Related: MSF Says Afghan Hospital Was ‘Repeatedly Hit’ by Bombs in Prolonged Attack
Jecs was shocked — he said at first he couldn’t even process what was happening. When he did, he realized they were unprepared to help. “In the safe room, we have a limited supply of basic medical essentials, but there was no morphine to stop his pain. We did what we could.”
It was another half an hour before the bombing ceased, he says. He and his supervisor went to look for survivors. They found the hospital bombed out, engulfed in flames. At least 19 people were killed in the attack, including 12 hospital staff members and three children. Another 37 people were seriously wounded.
“We tried to take a look into one of the burning buildings. I cannot describe what was inside. There are no words for how terrible it was. In the Intensive Care Unit six patients were burning in their beds.
“We looked for some staff that were supposed to be in the operating theater. It was awful. A patient there on the operating table, dead, in the middle of the destruction. We couldn’t find our staff,” he said. (Several staff members, they would later learn, had escaped the operating theater and found a safe place to shelter nearby.)
Jecs and his superior returned to the office, which he said was “full, patients, wounded, crying out, everywhere.” From there, they quickly put together a mass-casualty plan and the doctors and nurses who could began mobilizing to treat the wounded.
Related: 19 Dead After Apparent US Airstrike Hits MSF Hospital in Afghanistan
They tried — and failed — to perform an emergency surgery on one of the hospital’s doctors. “He died there on the office table,” Jecs said. “The whole situation was very hard. We saw our colleagues dying. Our pharmacist…I was just talking to him last night and planning the stocks, and then he died there in our office.”

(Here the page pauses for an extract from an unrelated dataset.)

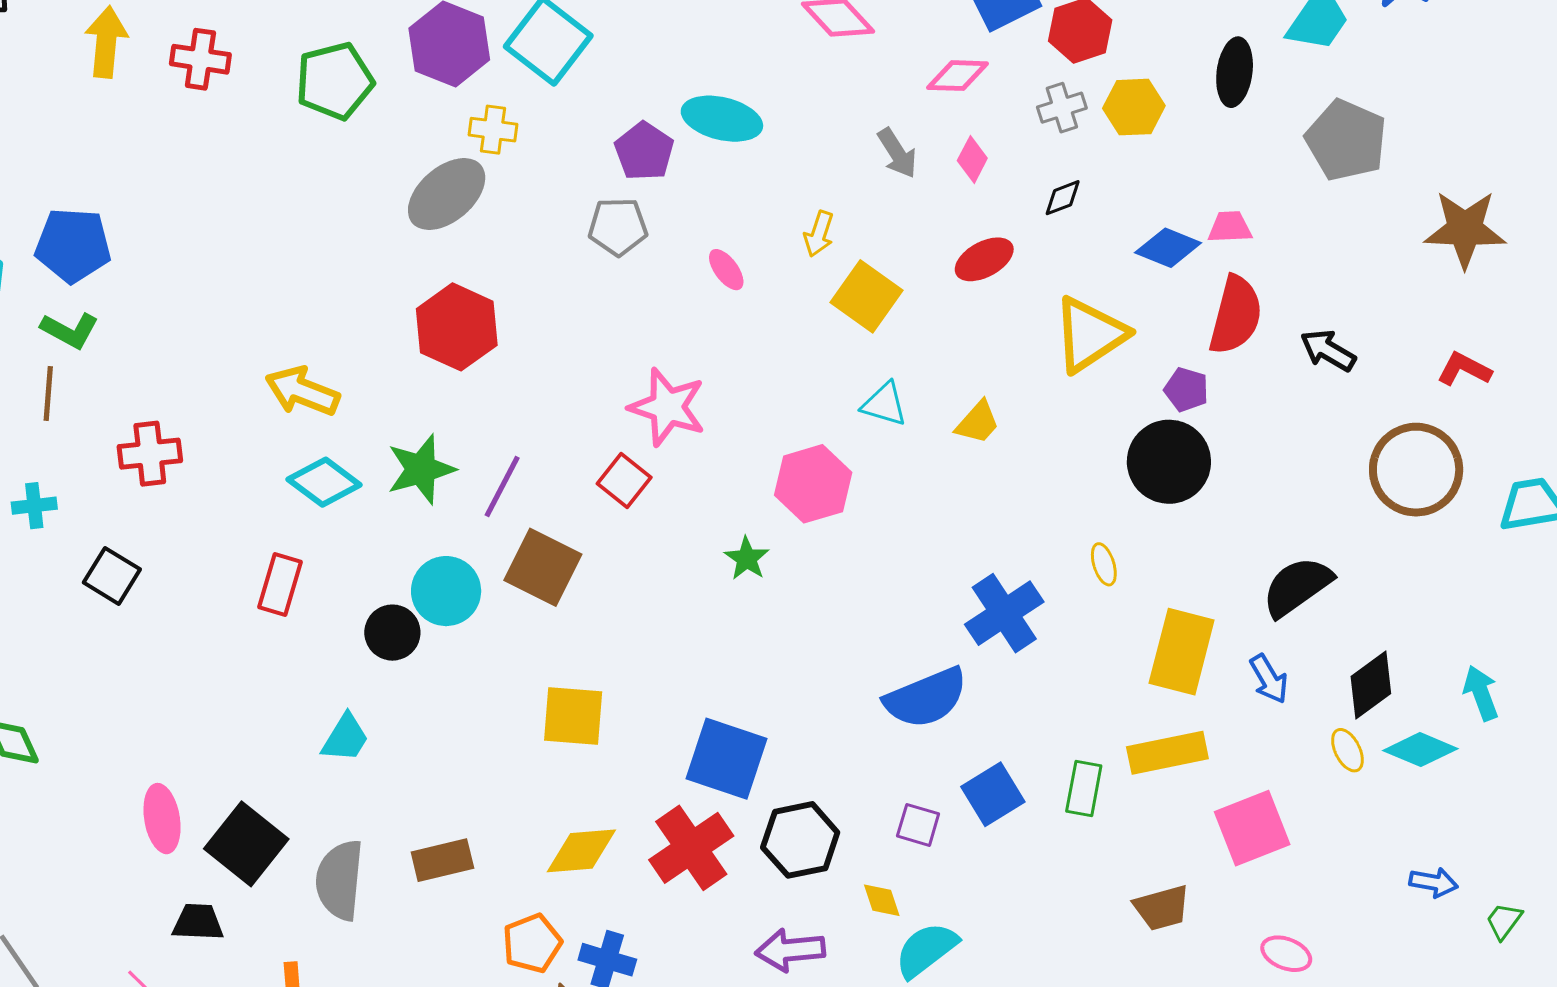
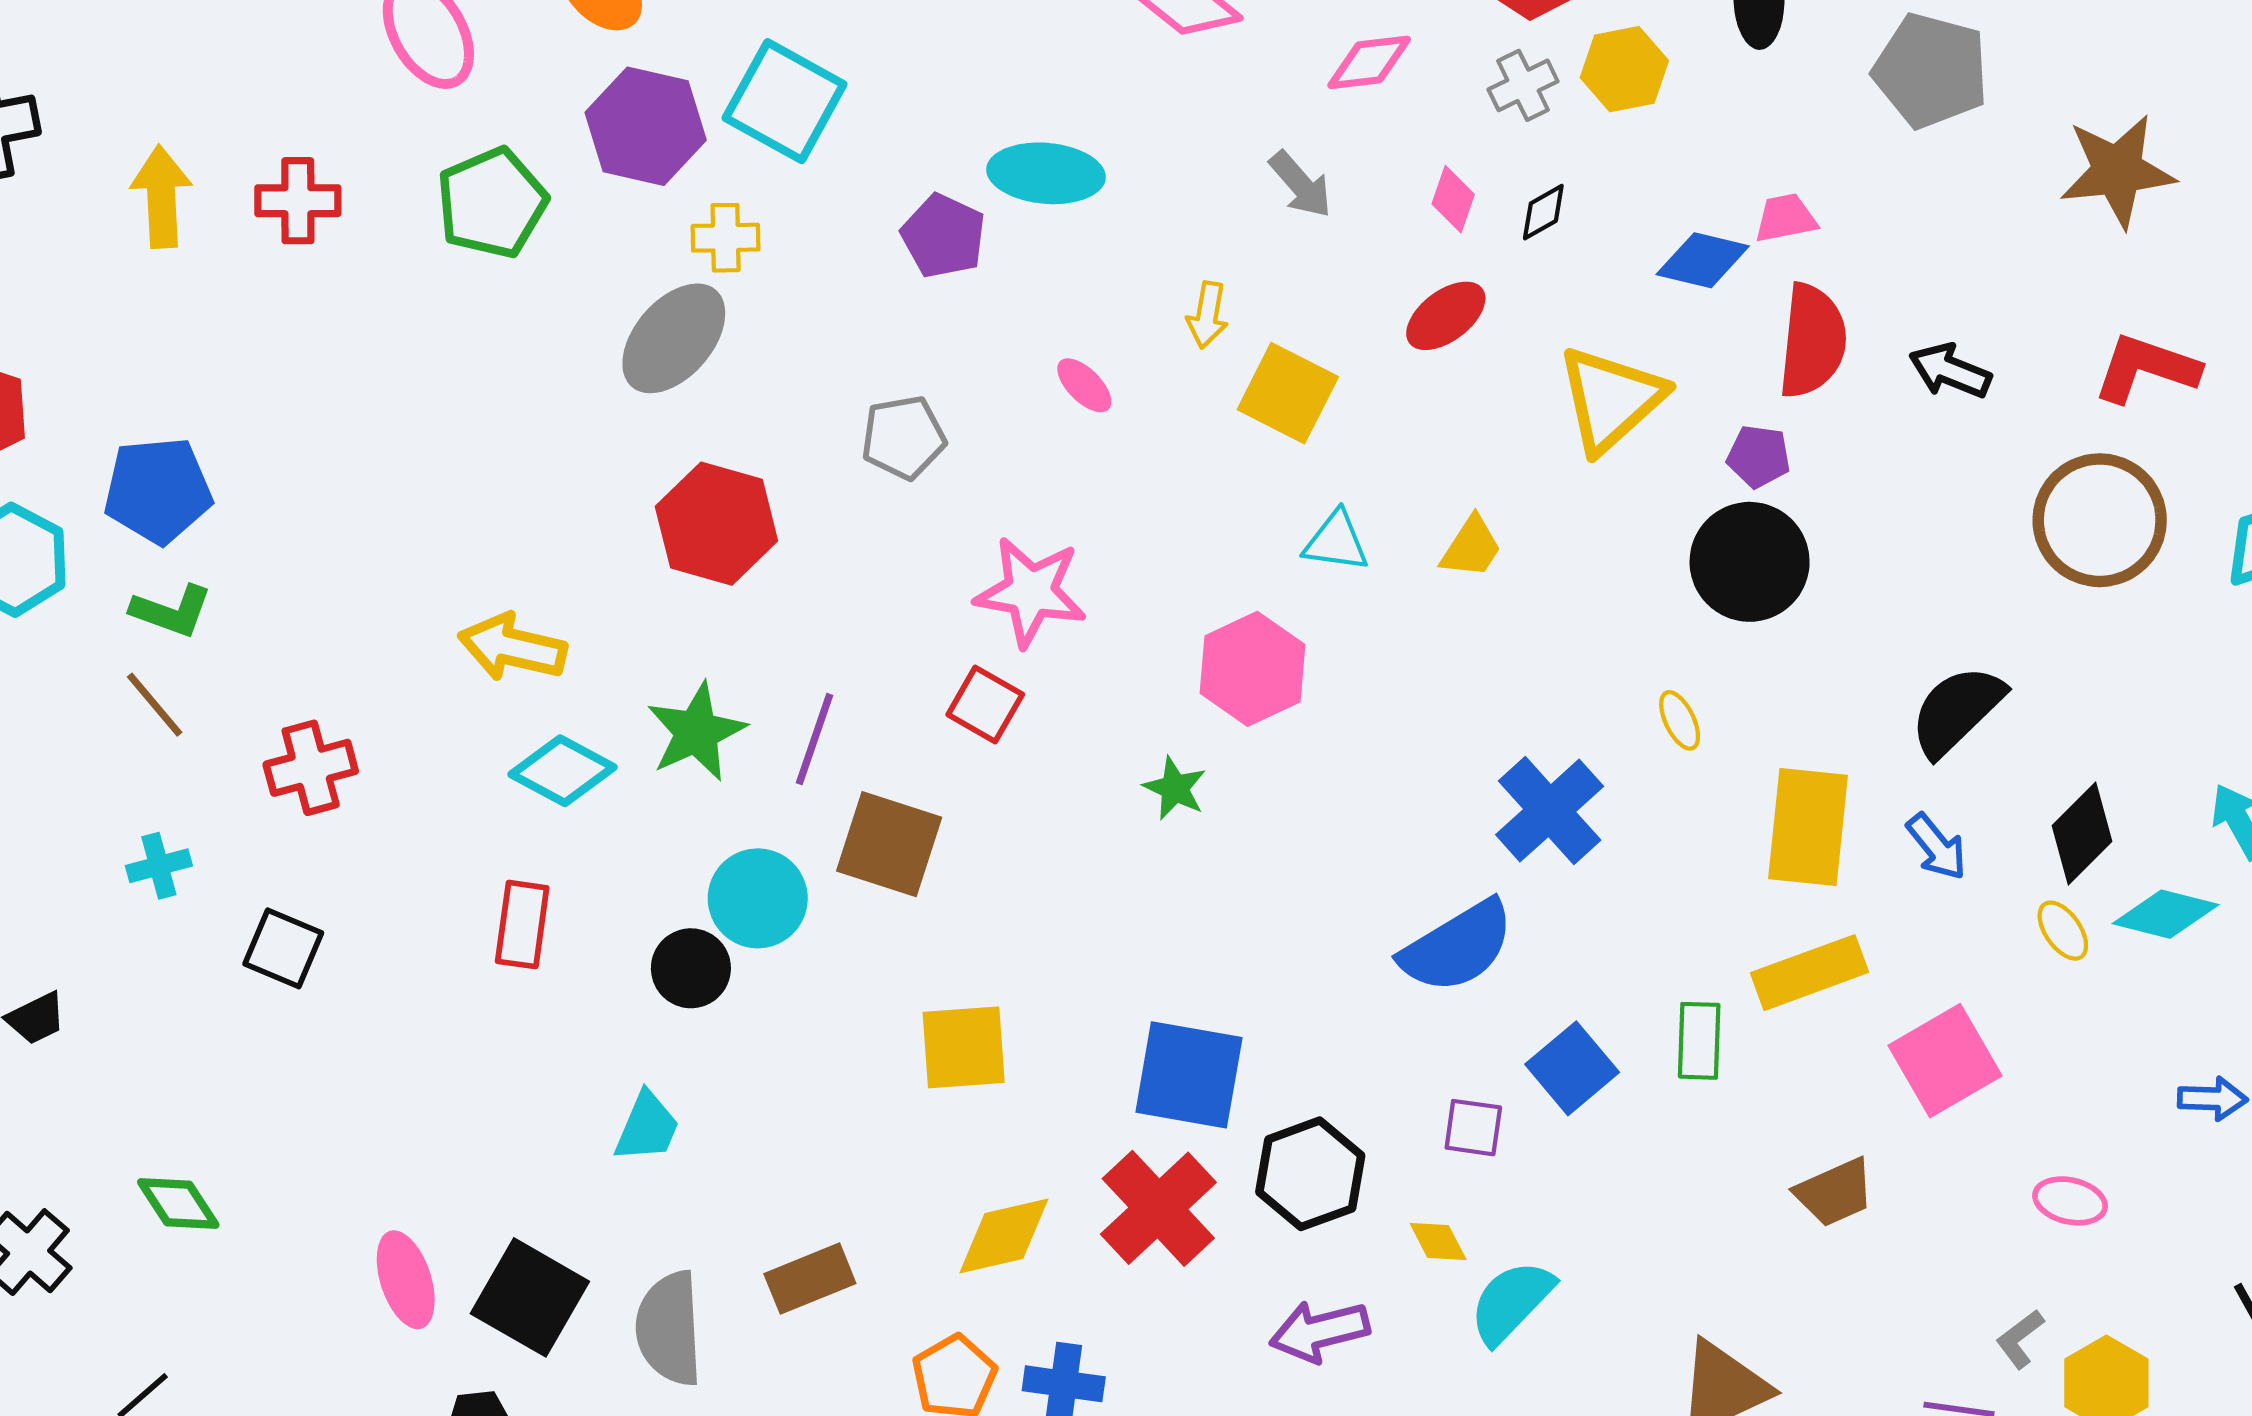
pink diamond: (972, 159) -> (1453, 199), moved
gray pentagon: (618, 227) -> (903, 437), moved
red L-shape: (1464, 369) -> (2146, 368), size x1.4
brown line: (48, 394) -> (155, 705), turned -36
pink ellipse: (1286, 954) -> (2070, 1201), moved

“These are people who had been working hard for months, non-stop for the past week. They had not gone home, they had not seen their families, they had just been working in the hospital to help people… and now they are dead. These people are friends, close friends. I have no words to express this. It is unspeakable.”
A spokesman for US forces in Afghanistan said the coalition conducted an airstrike at 2:15am on Saturday morning in Kunduz against “individuals threatening the force.”
“The strike may have resulted in collateral damage to a nearby medical facility,” Colonel Brian Tribus said, adding that the incident is under investigation.
MSF demanded “a full and transparent investigation,” and said that “all indications currently point to the bombing being carried out by international Coalition forces.”